1869
On lit dans le Courrier de l’Europe :
Une lettre authentique[1] de Victor Hugo nous tombe sous les yeux ; elle est adressée à l’auteur du livre Marie Dorval, qui avait envoyé son volume à Victor Hugo :
« Entre votre lettre et ma réponse, monsieur, il y a le deuil, et vous avez compris mon silence. Je sors aujourd’hui de cette nuit profonde des premières angoisses, et je commence à revivre.

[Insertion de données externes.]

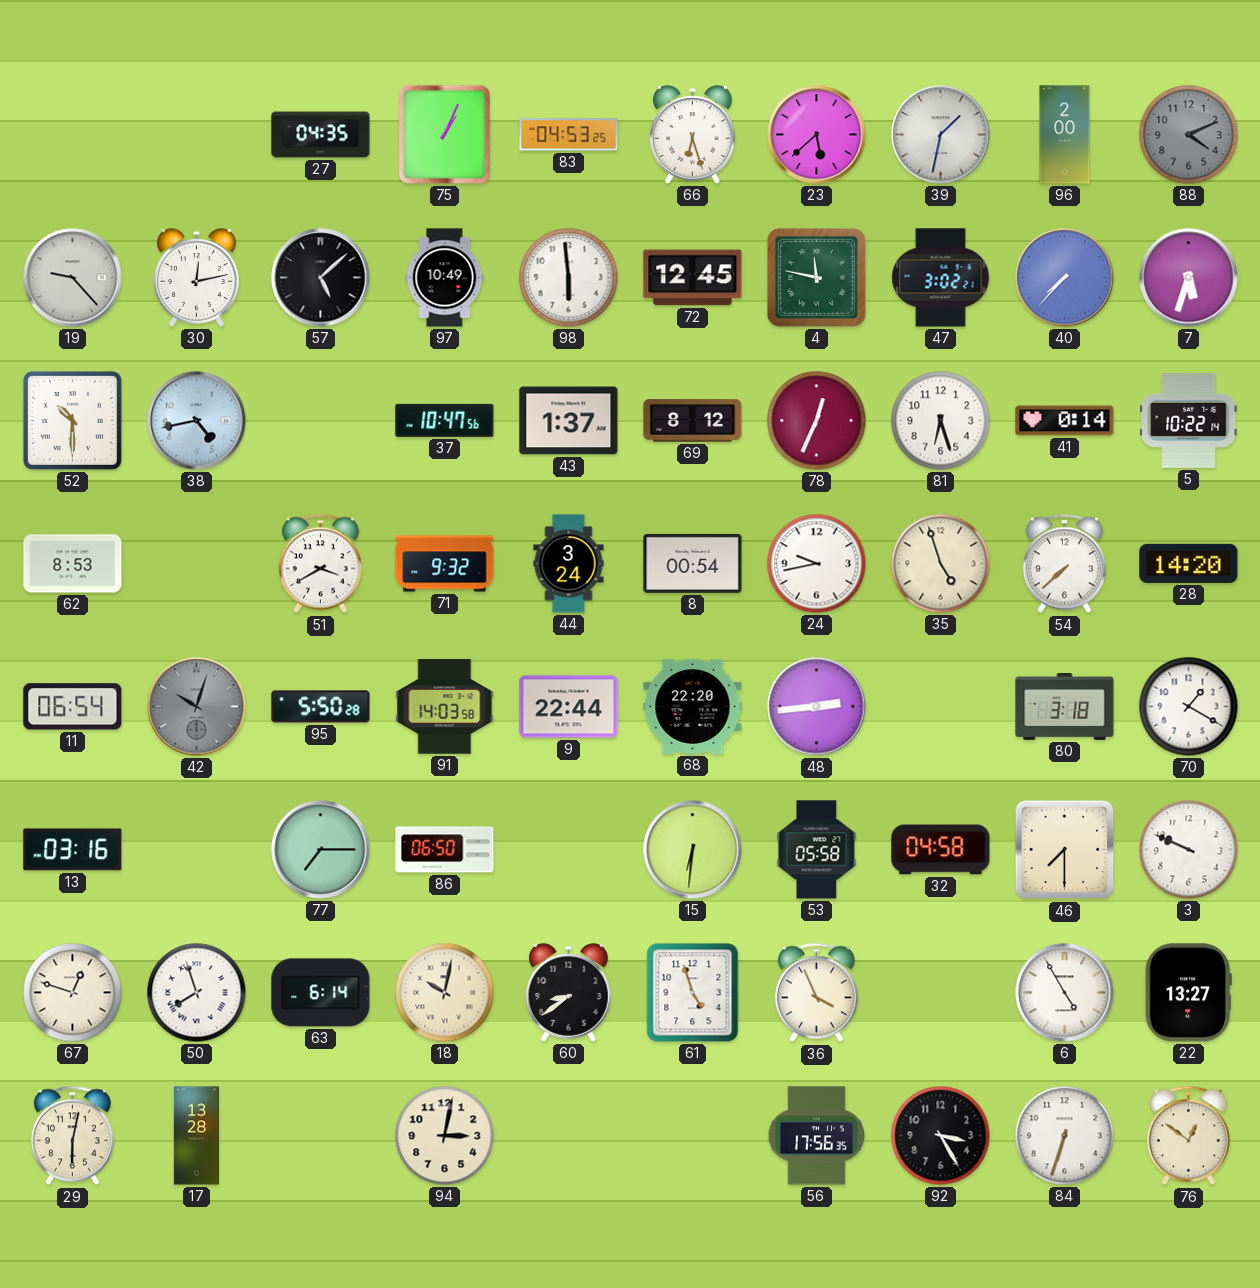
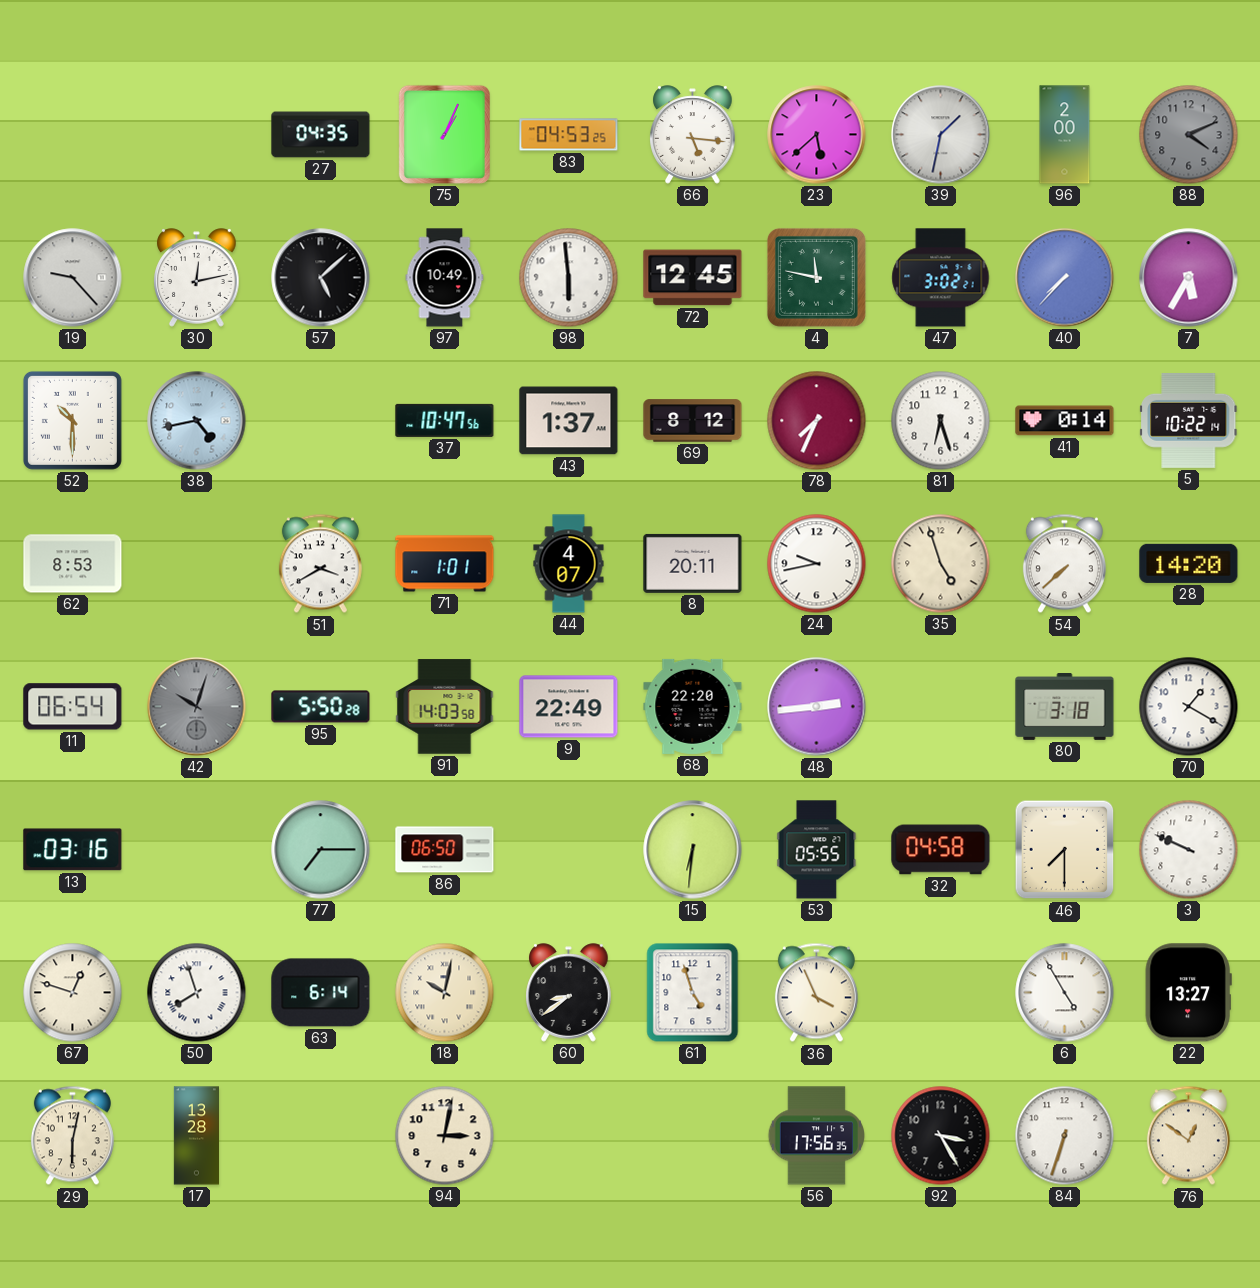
66: 6:27 -> 5:16
7: 5:33 -> 5:35
78: 12:34 -> 7:34
71: 9:32 -> 1:01
44: 3:24 -> 4:07
8: 00:54 -> 20:11
9: 22:44 -> 22:49
53: 05:58 -> 05:55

« J’ai lu votre livre excellent. Mme Dorval a été la plus grande actrice de ce temps ; Mlle Rachel seule l’a égalée, et l’eût dépassée peut-être, si, au lieu de la tragédie morte, elle eût interprété l’art vivant, le drame, qui est l’homme ; le drame, qui est la femme ; le drame, qui est le cœur. Vous avez dignement parlé de Mme Dorval, et c’est avec émotion que je vous en remercie. Mme Dorval fait partie de notre aurore. Elle y a rayonné comme une étoile de première grandeur.
« Vous étiez enfant quand j’étais jeune. Vous êtes homme aujourd’hui et je suis vieillard, mais nous avons des souvenirs communs. Votre jeunesse commençante confine à ma jeunesse finissante ; de là, pour moi, un charme profond dans votre bon et noble livre. L’esprit, le cœur, le style, tout y est, et ce grand et saint enthousiasme qui est la vertu du cerveau.
« Le romantisme (mot vide de sens imposé par nos ennemis et dédaigneusement accepté par nous) c’est la révolution française faite littérature. Vous le comprenez, je vous en félicite.
« Recevez mon cordial serrement de main.
- ↑ Ce mot est souligné dans le journal, à cause de la quantité de fausses lettres de Victor Hugo, mises en circulation par une certaine presse calomniatrice.